After the shock of it set in, and the tears started to dry up (and I'm talking about a matter of maybe 20 minutes) we were out the door and in town looking at rentals. This all happened about 2 pm and by 5 we'd looked at about 3 houses! We literally hit the ground running!! :)

I can remember feeling the panic, the fear of what was going to happen to us, to our girls, to our animals (2 dogs, 3 cats, 20+ chickens and 40 more in the incubator!!) and just thinking that there was no way we were going to find a place that would allow our crazy family to live the country life that we were so blessed to have. I just knew we were going to have to settle and would end up losing what we've been working so hard to build up.



We had just put in 4 raised beds (two of which were planted) and had a DUMP TRUCK load of wood chips delivered to the house TWO days before!!! lol
I had images of us having to live in our travel trailer again on some empty plot of land... or worse.... live in town! :)  That night, we were just numb. I know we watched a movie but I can't for the life of me remember what it was... I just sat all night looking at house listings and combing Craigslist for a rental that we could live with. I found I think three that we were going to call on in the morning, one of which seemed WAY too good to be true for the price but only time would tell.




My husband woke up before me, and was ready to get started again on the great house hunt 2013 so he looked up the address for the to good to be true house and decided to do a drive by before we bothered to even call. He was back to the house shortly after 8am and I was only able to hold him off till 8:45 before he called about it. The man on the other end of the phone said we could come by at 10 and I don't think I've even taken so fast of a shower and we were ready to go!!

You may be wondering about my title for this entry... But when God is your realtor there is no question about where you are supposed to be!! 20 hours from the time we got the call till the time we saw our new home... that could only be God!

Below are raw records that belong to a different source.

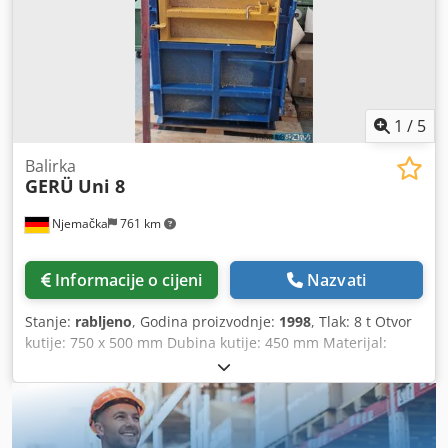
1
/
5
Balirka
GERÜ
Uni 8
Njemačka
761 km
Informacije o cijeni
Nazvati
Stanje:
rabljeno
, Godina proizvodnje:
1998
, Tlak: 8 t Otvor
kutije: 750 x 500 mm Dubina kutije: 450 mm Materijal:
karton, plastika - karton Veličina utora: 690 x 500 mm
Napon: 230/50V/Hz Transportne dimenzije stroja: 900 x 600
x 2150 mm Dodpfx Afsufudwovskr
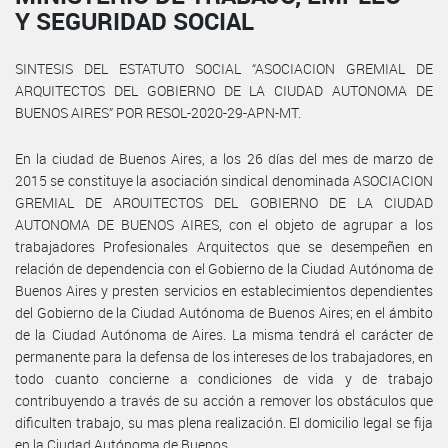
Y SEGURIDAD SOCIAL
SINTESIS DEL ESTATUTO SOCIAL “ASOCIACION GREMIAL DE
ARQUITECTOS DEL GOBIERNO DE LA CIUDAD AUTONOMA DE
BUENOS AIRES” POR RESOL-2020-29-APN-MT.
En la ciudad de Buenos Aires, a los 26 días del mes de marzo de
2015 se constituye la asociación sindical denominada ASOCIACION
GREMIAL DE AROUITECTOS DEL GOBIERNO DE LA CIUDAD
AUTONOMA DE BUENOS AIRES, con el objeto de agrupar a los
trabajadores Profesionales Arquitectos que se desempeñen en
relación de dependencia con el Gobierno de la Ciudad Autónoma de
Buenos Aires y presten servicios en establecimientos dependientes
del Gobierno de la Ciudad Autónoma de Buenos Aires; en el ámbito
de la Ciudad Autónoma de Aires. La misma tendrá el carácter de
permanente para la defensa de los intereses de los trabajadores, en
todo cuanto concierne a condiciones de vida y de trabajo
contribuyendo a través de su acción a remover los obstáculos que
dificulten trabajo, su mas plena realización. El domicilio legal se fija
en la Ciudad Autónoma de Buenos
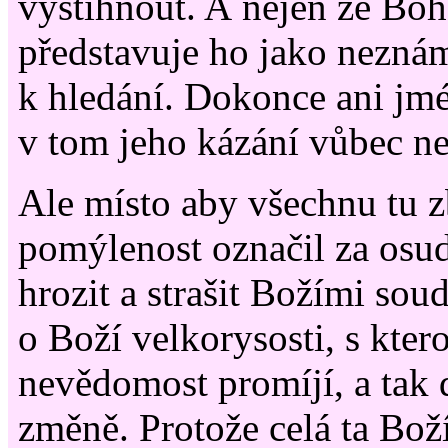
vystihnout. A nejen že Boh
představuje ho jako nezná
k hledání. Dokonce ani jmé
v tom jeho kázání vůbec n
Ale místo aby všechnu tu 
pomýlenost označil za osud
hrozit a strašit Božími so
o Boží velkorysosti, s kter
nevědomost promíjí, a tak 
změně. Protože celá ta Bož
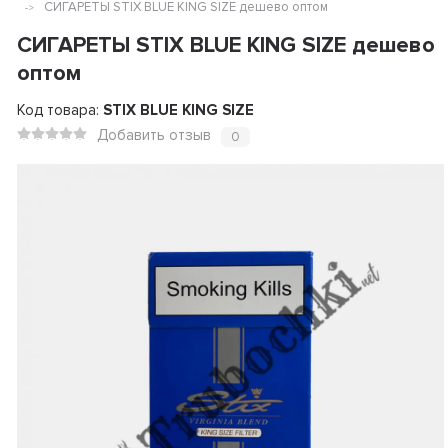
СИГАРЕТЫ STIX BLUE KING SIZE дешево оптом
СИГАРЕТЫ STIX BLUE KING SIZE дешево
оптом
Код товара:
STIX BLUE KING SIZE
Добавить отзыв
0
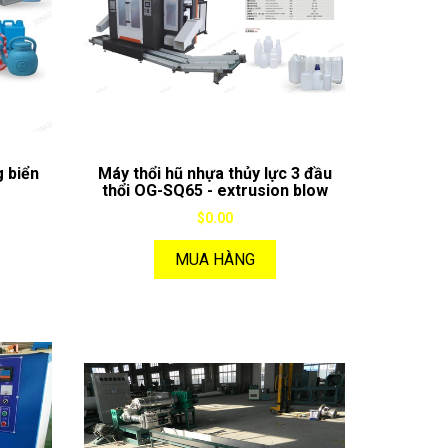
g biển
Máy thổi hũ nhựa thủy lực 3 đầu
thổi OG-SQ65 - extrusion blow
moulding machine
$0.00
MUA HÀNG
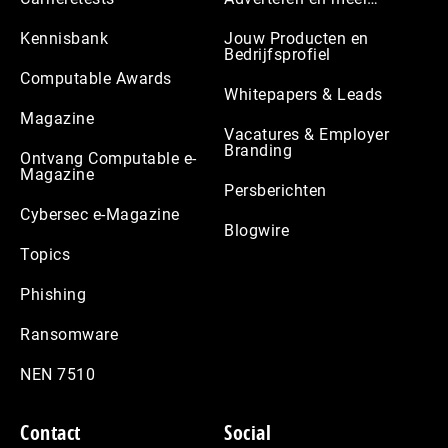
Kennisbank
Jouw Producten en
Bedrijfsprofiel
Computable Awards
Whitepapers & Leads
Magazine
Vacatures & Employer
Branding
Ontvang Computable e-
Magazine
Persberichten
Cybersec e-Magazine
Blogwire
Topics
Phishing
Ransomware
NEN 7510
Contact
Social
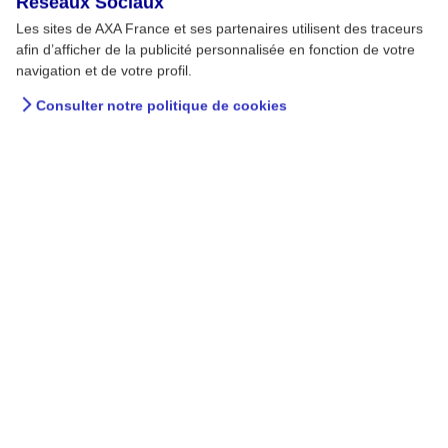
Réseaux Sociaux
Les sites de AXA France et ses partenaires utilisent des traceurs
afin d’afficher de la publicité personnalisée en fonction de votre
navigation et de votre profil.
Consulter notre politique de cookies
Santé, bien-être et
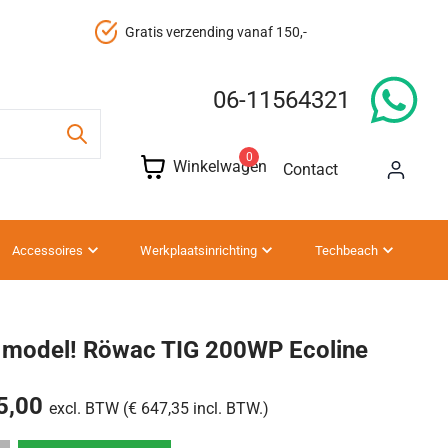
Gratis verzending vanaf 150,-
06-11564321
0
Winkelwagen
Contact
Accessoires
Werkplaatsinrichting
Techbeach
 model! Röwac TIG 200WP Ecoline
5,00
excl. BTW (€ 647,35 incl. BTW.)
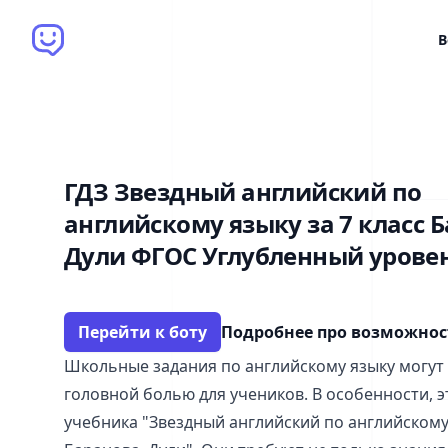
Brain Bot
В
ГДЗ Звездный английский по
английскому языку за 7 класс 
Дули ФГОС Углубленный урове
Перейти к боту
Подробнее про возможно
Школьные задания по английскому языку могут
головной болью для учеников. В особенности, э
учебника "Звездный английский по английскому 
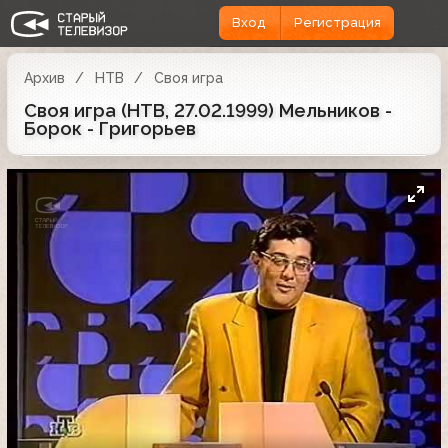
Вход
Регистрация
Архив
НТВ
Своя игра
Своя игра (НТВ, 27.02.1999) Мельников -
Борок - Григорьев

God is SO GOOD!!



This house was made for us... it was started in 1921, and later added on to in 1979. The setting is this amazing view, and more trees than a person could ever count.

 

 He thought of every possibly thing to make this location perfect for us...


right down to the blue berry bush in the garden, the grape vines out back and the fenced in garden with raised beds in place...



the entire property is surround by blackberries and the view... the view will take your breath away...
 
So many people just shake their heads when we tell them this story and they ask how we could find such a treasure at all, let alone in less than a day? I've had friends that reacted with unkind words about the owners of our previous house, and I have to just tell them, that it was God... no matter how much I thought I loved our old house, I could have never imagined how wonderful this one could be or what a total blessing this change could be....
 
 
Before we left to see our would be new house, on that fateful morning... my husband and I stood holding hands in what was soon to be our old kitchen and prayed... we prayed that if this house was the right house for us in God's plan that we would see that and not just jump on it thinking that it was in OUR plan... there was not a moment of that day that God didn't have a hand in  and I am so completely grateful and humbled by his love for us...
 
Matthew 6:31-33
So don't worry about these things, saying, 'What will we eat? What will we drink? What will we wear?' These things dominate the thoughts of unbelievers, but your heavenly Father already knows all your needs. Seek the Kingdom of God above all else, and live righteously, and he will give you everything you need. (NLT)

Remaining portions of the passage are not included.